- [Entries provided]
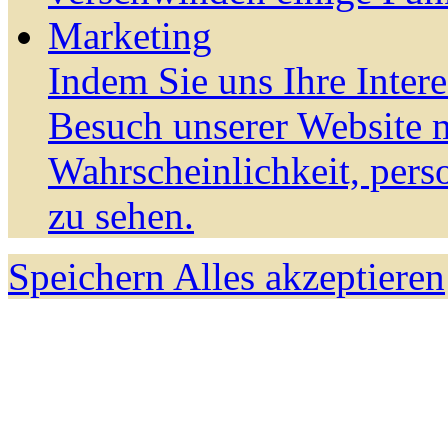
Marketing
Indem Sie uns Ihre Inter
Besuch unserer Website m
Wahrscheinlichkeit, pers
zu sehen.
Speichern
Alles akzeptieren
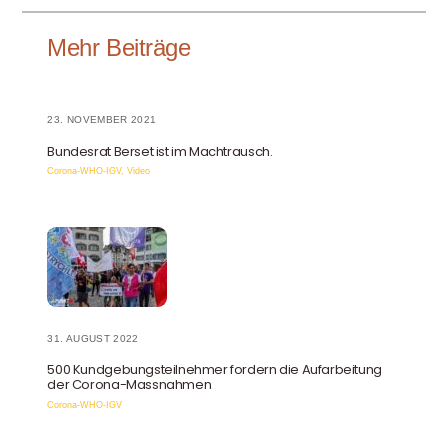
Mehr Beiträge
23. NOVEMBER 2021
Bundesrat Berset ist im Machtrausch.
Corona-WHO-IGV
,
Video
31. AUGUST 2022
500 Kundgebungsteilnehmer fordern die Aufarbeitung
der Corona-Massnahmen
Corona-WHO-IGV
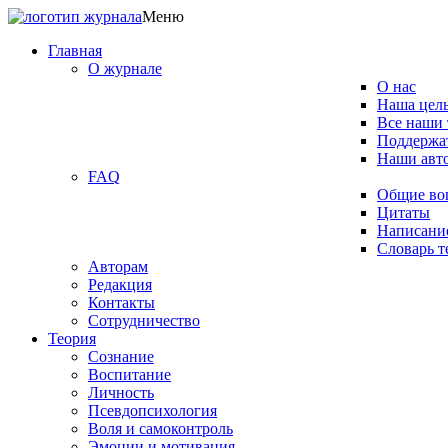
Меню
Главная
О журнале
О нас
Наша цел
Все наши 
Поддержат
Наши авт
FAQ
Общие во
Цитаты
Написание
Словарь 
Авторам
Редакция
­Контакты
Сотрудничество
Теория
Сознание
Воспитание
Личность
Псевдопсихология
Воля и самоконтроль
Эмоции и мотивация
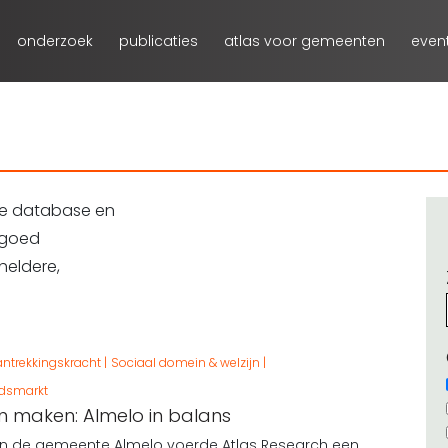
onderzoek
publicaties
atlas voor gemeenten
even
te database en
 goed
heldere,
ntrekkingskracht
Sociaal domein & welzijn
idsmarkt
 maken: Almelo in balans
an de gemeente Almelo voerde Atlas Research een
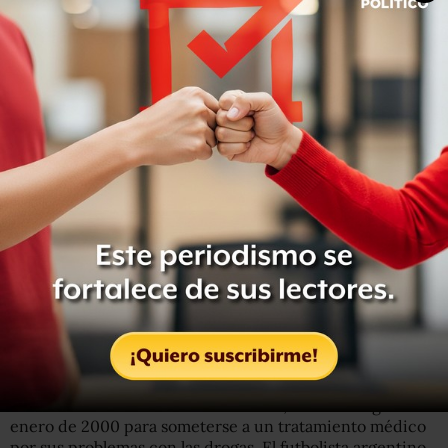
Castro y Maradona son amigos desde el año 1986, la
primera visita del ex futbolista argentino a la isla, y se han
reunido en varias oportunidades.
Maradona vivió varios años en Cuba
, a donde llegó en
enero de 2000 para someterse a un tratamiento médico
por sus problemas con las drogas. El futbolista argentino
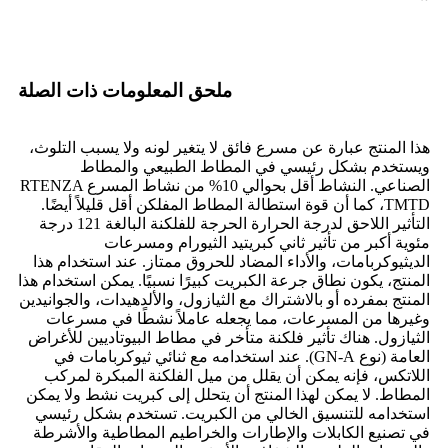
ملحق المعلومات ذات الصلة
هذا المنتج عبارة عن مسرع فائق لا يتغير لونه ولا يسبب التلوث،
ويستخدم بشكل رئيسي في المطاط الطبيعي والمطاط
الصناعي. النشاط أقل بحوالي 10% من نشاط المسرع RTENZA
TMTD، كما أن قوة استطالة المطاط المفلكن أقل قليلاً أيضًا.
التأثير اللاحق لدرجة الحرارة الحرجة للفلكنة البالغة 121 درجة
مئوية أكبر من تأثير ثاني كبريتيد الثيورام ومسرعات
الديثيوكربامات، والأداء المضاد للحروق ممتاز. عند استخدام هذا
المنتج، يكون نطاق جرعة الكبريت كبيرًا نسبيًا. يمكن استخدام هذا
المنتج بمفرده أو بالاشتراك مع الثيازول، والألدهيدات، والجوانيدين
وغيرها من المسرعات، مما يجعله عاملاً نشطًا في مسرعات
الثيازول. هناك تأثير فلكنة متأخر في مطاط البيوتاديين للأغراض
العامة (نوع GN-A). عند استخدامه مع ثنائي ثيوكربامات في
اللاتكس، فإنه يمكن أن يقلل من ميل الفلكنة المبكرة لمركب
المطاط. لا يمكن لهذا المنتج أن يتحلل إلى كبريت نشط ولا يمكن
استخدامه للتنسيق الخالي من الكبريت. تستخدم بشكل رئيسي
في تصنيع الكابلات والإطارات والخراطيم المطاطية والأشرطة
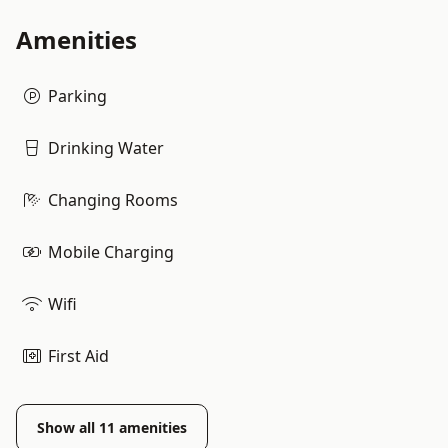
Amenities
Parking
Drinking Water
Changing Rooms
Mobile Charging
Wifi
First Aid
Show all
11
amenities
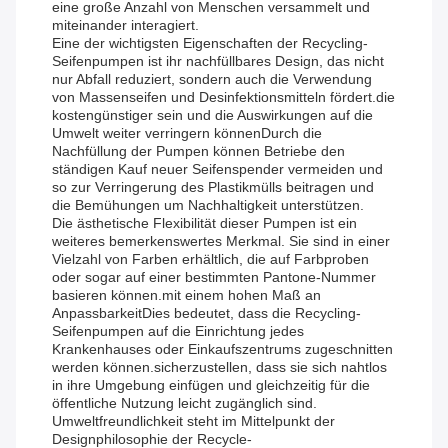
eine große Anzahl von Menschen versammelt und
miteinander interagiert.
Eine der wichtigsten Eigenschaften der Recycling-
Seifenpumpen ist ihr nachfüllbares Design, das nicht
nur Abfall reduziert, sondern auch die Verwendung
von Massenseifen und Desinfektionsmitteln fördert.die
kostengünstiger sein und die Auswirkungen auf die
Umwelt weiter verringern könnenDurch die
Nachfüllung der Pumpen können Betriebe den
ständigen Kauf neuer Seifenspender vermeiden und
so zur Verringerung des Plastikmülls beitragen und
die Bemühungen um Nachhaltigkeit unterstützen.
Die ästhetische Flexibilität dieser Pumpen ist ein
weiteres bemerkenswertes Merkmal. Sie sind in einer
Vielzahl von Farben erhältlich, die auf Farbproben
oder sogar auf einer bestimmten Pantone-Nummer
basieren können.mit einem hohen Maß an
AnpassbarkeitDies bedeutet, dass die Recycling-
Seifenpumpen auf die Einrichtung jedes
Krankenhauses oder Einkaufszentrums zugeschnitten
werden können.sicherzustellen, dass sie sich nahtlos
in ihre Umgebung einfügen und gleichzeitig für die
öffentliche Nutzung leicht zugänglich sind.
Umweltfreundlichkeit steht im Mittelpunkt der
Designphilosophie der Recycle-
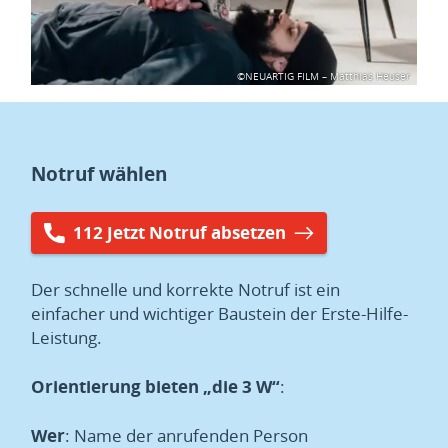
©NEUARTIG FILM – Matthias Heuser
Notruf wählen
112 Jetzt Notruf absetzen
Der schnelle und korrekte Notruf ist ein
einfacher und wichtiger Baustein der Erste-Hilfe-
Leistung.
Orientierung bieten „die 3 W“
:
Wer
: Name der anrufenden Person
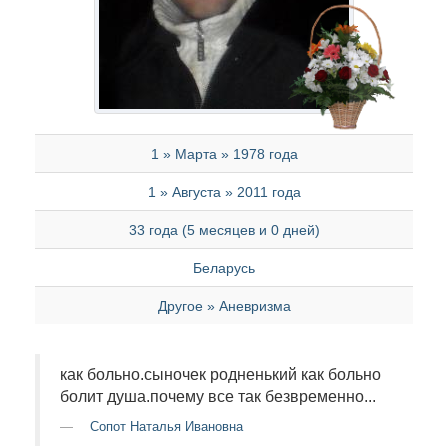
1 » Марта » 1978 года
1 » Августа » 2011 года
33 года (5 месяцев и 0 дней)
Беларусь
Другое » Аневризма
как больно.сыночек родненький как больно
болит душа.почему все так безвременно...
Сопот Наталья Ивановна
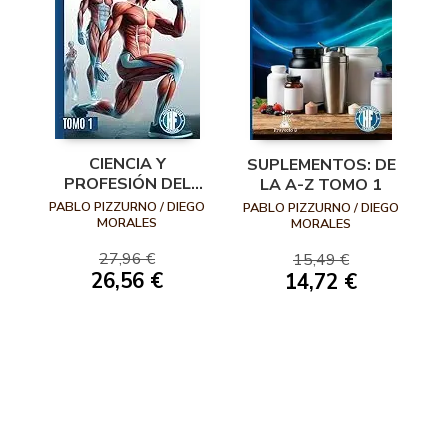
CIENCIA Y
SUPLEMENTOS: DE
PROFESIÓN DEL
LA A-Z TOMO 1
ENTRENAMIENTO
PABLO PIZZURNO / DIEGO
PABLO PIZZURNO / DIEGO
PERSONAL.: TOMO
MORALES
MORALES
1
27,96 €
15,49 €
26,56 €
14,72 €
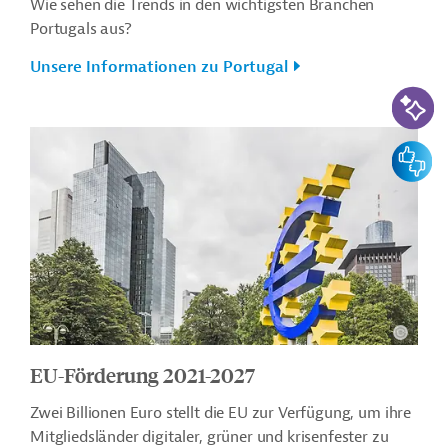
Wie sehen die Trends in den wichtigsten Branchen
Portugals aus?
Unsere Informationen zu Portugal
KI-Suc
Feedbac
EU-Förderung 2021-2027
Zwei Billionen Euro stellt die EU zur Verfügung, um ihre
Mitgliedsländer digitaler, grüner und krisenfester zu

- [Activity]
Exactly the lines from the one containing "Portugals aus?" through the end of the entries above must be output, and no others.

- [Solution to this problem]
Portugals aus?
Unsere Informationen zu Portugal
KI-Suc
Feedbac
EU-Förderung 2021-2027
Zwei Billionen Euro stellt die EU zur Verfügung, um ihre
Mitgliedsländer digitaler, grüner und krisenfester zu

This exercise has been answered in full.